On the positive front, negotiators made progress in setting goals to deepen the workstream of the negotiations dealing with pre-2020 ambition. This is already helping identify ambitious policy options and opportunities for multistakeholder collaboration that are outside the formal negotiations and open to a range of sectors including energy, transport, and agriculture. The decision in Lima to extend the mandate of this work holds promise for practical action in a manner that is truly open to business participation.

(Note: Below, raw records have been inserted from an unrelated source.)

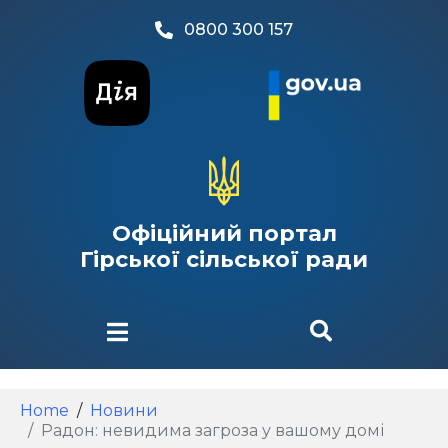
0800 300 157
Офіційний портал
Гірської сільської ради
Home
Новини
Радон: невидима загроза у вашому домі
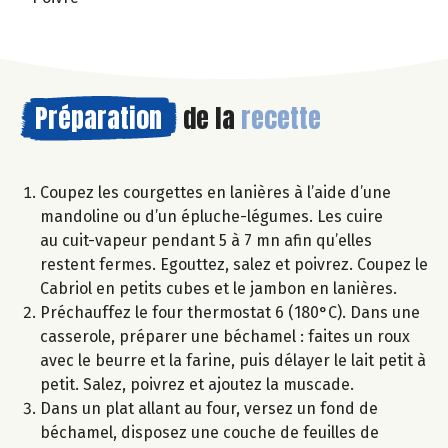
Préparation
de la
recette
Coupez les courgettes en lanières à l’aide d’une
mandoline ou d’un épluche-légumes. Les cuire
au cuit-vapeur pendant 5 à 7 mn afin qu’elles
restent fermes. Egouttez, salez et poivrez. Coupez le
Cabriol en petits cubes et le jambon en lanières.
Préchauffez le four thermostat 6 (180°C). Dans une
casserole, préparer une béchamel : faites un roux
avec le beurre et la farine, puis délayer le lait petit à
petit. Salez, poivrez et ajoutez la muscade.
Dans un plat allant au four, versez un fond de
béchamel, disposez une couche de feuilles de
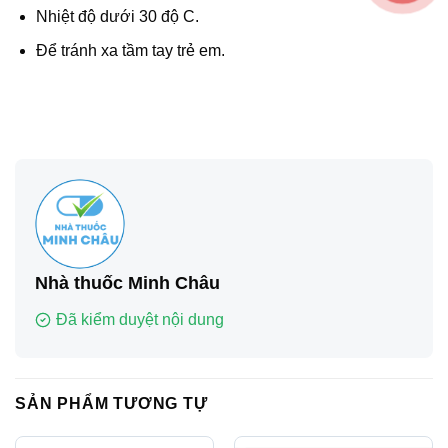
Nhiệt độ dưới 30 độ C.
Để tránh xa tầm tay trẻ em.
Nhà thuốc Minh Châu
Đã kiểm duyệt nội dung
SẢN PHẨM TƯƠNG TỰ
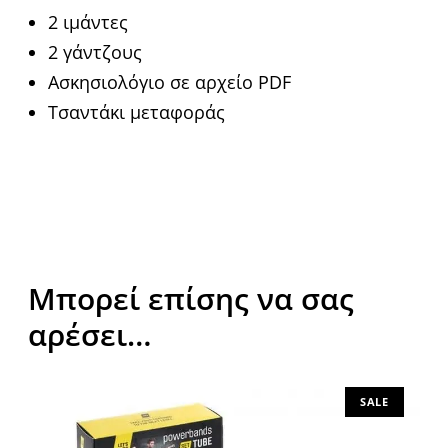
2 ιμάντες
2 γάντζους
Ασκησιολόγιο σε αρχείο PDF
Τσαντάκι μεταφοράς
Μπορεί επίσης να σας
αρέσει…
SALE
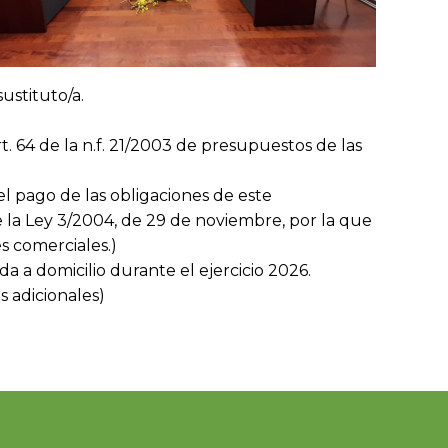
ustituto/a.
. 64 de la n.f. 21/2003 de presupuestos de las
el pago de las obligaciones de este
de la Ley 3/2004, de 29 de noviembre, por la que
s comerciales.)
a a domicilio durante el ejercicio 2026.
s adicionales)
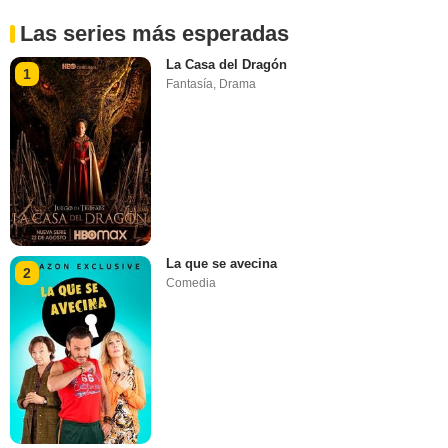
Las series más esperadas
La Casa del Dragón
1
Fantasía
,
Drama
La que se avecina
2
Comedia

One promising initiative the Climate and Clean Air Coalition—coordinated by the United Nations Environment Programme and featuring more than 90 state and non-state partners—is encouraging action on short-lived climate pollutants such as methane, hydrofluorocarbons, and black carbon. Studies suggest that reduction of these pollutants can help slow global warming by up to 0.5°C between 2010 and 2050, thus contributing to reductions that will help us remain within the 2°C target in the near term.

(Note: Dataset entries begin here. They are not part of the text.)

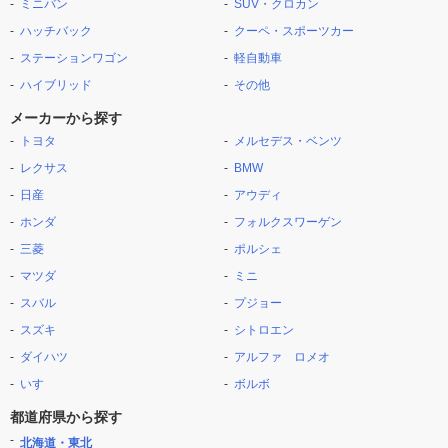
ミニバン
SUV・クロカン
ハッチバック
クーペ・スポーツカー
ステーションワゴン
軽自動車
ハイブリッド
その他
メーカーから探す
トヨタ
メルセデス・ベンツ
レクサス
BMW
日産
アウディ
ホンダ
フォルクスワーゲン
三菱
ポルシェ
マツダ
ミニ
スバル
プジョー
スズキ
シトロエン
ダイハツ
アルファ ロメオ
いすゞ
ボルボ
都道府県から探す
北海道・東北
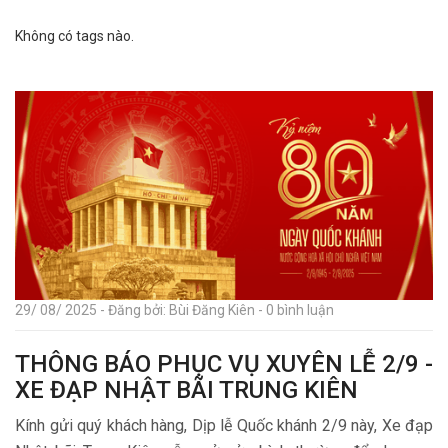
Không có tags nào.
29/ 08/ 2025 - Đăng bởi: Bùi Đăng Kiên - 0 bình luận
THÔNG BÁO PHỤC VỤ XUYÊN LỄ 2/9 -
XE ĐẠP NHẬT BÃI TRUNG KIÊN
Kính gửi quý khách hàng, Dịp lễ Quốc khánh 2/9 này, Xe đạp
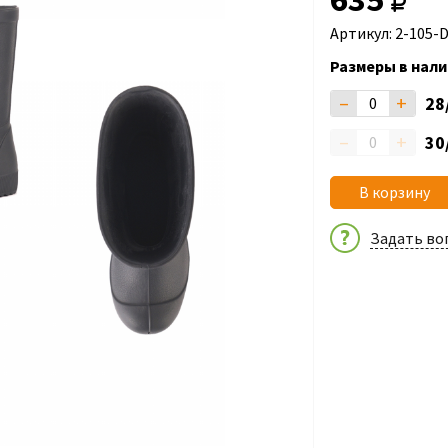
Артикул: 2-105-
Размеры в нали
–
+
28
–
+
30
В корзину
Задать во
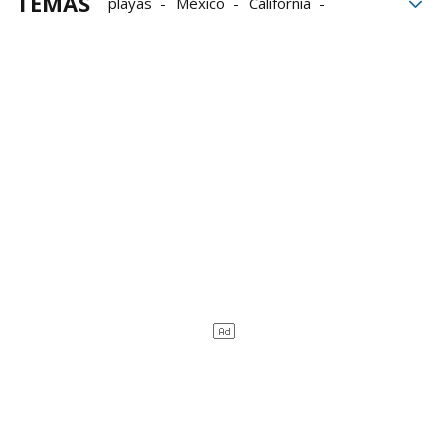
TEMAS
playas
México
California
Península
Mar
arte
vacaciones
bloque52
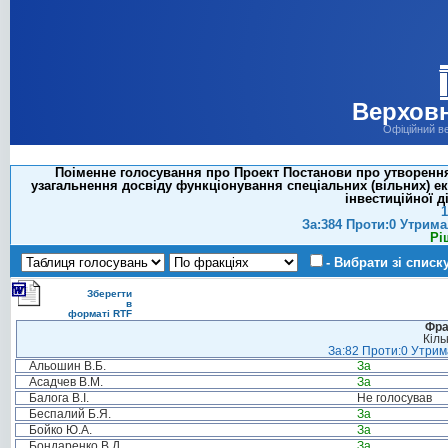
Верховн
Офіційний в
Поіменне голосування про Проект Постанови про утворення 
узагальнення досвіду функціонування спеціальних (вільних) е
інвестиційної д
1
За:384 Проти:0 Утрима
Рі
- Вибрати зі списк
Зберегти
в
форматі RTF
Фра
Кіль
За:82 Проти:0 Утрима
Альошин В.Б.
За
Асадчев В.М.
За
Балога В.І.
Не голосував
Беспалий Б.Я.
За
Бойко Ю.А.
За
Бондаренко В.Д.
За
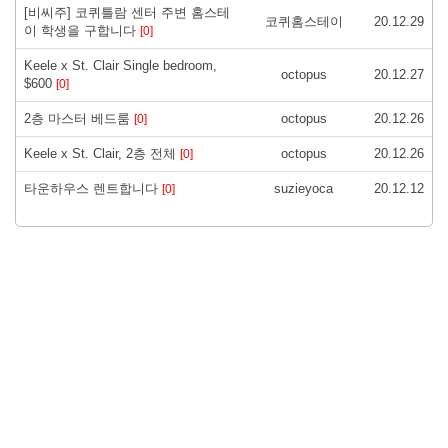
[비씨주] 코퀴틀람 센터 주변 홈스테
코퀴홈스테이
20.12.29
이 학생을 구합니다
[0]
Keele x St. Clair Single bedroom,
octopus
20.12.27
$600
[0]
2층 마스터 베드룸
octopus
20.12.26
[0]
Keele x St. Clair, 2층 전체
octopus
20.12.26
[0]
타운하우스 렌트합니다
suzieyoca
20.12.12
[0]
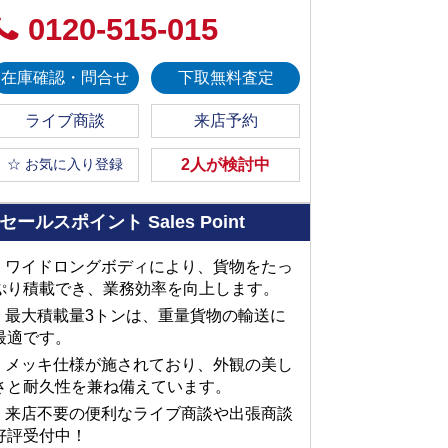
0120-515-015
在庫確認・問合せ
下取無料査定
ライブ商談
来店予約
☆ お気に入り登録
2人が検討中
セールスポイント
Sales Point
■ ワイドロングボディにより、貨物をたっ
ぷり積載でき、業務効率を向上します。
■ 最大積載量3トンは、重量貨物の輸送に
最適です。
■ メッキ仕様が施されており、外観の美し
さと耐久性を兼ね備えています。
■ 来店不要の便利なライブ商談や出張商談
好評受付中！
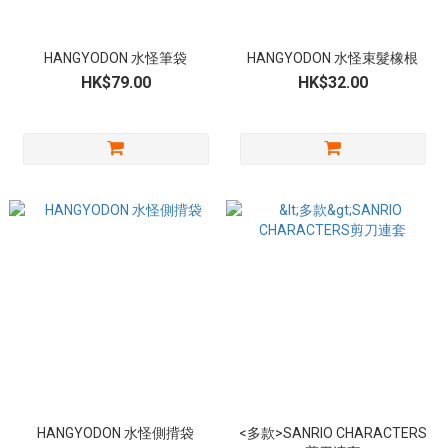
HANGYODON 水怪筆袋
HANGYODON 水怪束髮橡根
HK$79.00
HK$32.00
HANGYODON 水怪側揹袋
<多款>SANRIO CHARACTERS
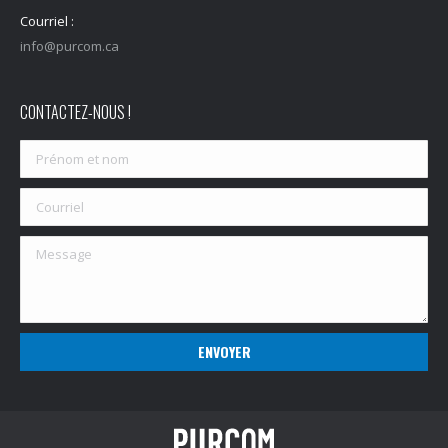
Courriel :
info@purcom.ca
CONTACTEZ-NOUS !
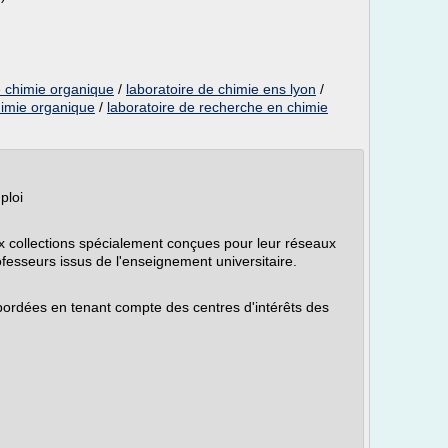
e chimie organique
/
laboratoire de chimie ens lyon
/
imie organique
/
laboratoire de recherche en chimie
ploi
ux collections spécialement conçues pour leur réseaux
ofesseurs issus de l'enseignement universitaire.
bordées en tenant compte des centres d'intérêts des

Unfortunately, there are also many reasons to feel disappointed with the outcomes from Lima.

During the climate talks, my colleagues and I emphasized the need for the final text to create a pathway to “net zero” emissions well before the end of this century. In our view, this is essential to provide the forward-looking, stable, and long-term climate policies that business needs to unleash a wave of low-carbon innovation. Unfortunately, this text was cut from the final agreement. It is vital that net zero is included in the Paris agreement.

Going into the Lima talks, we expressed concern about the likely lack of ambition in national “contributions”—the greenhouse gas emissions reductions targets countries were likely to offer. To our dismay, the COP20 discussions reinforced this prediction. Too many countries signaled their intention to offer lowest-common-denominator contributions, and the final text emerging from Lima does not permit sufficient time, nor provide an adequate mechanism, to compel countries to increase their contributions.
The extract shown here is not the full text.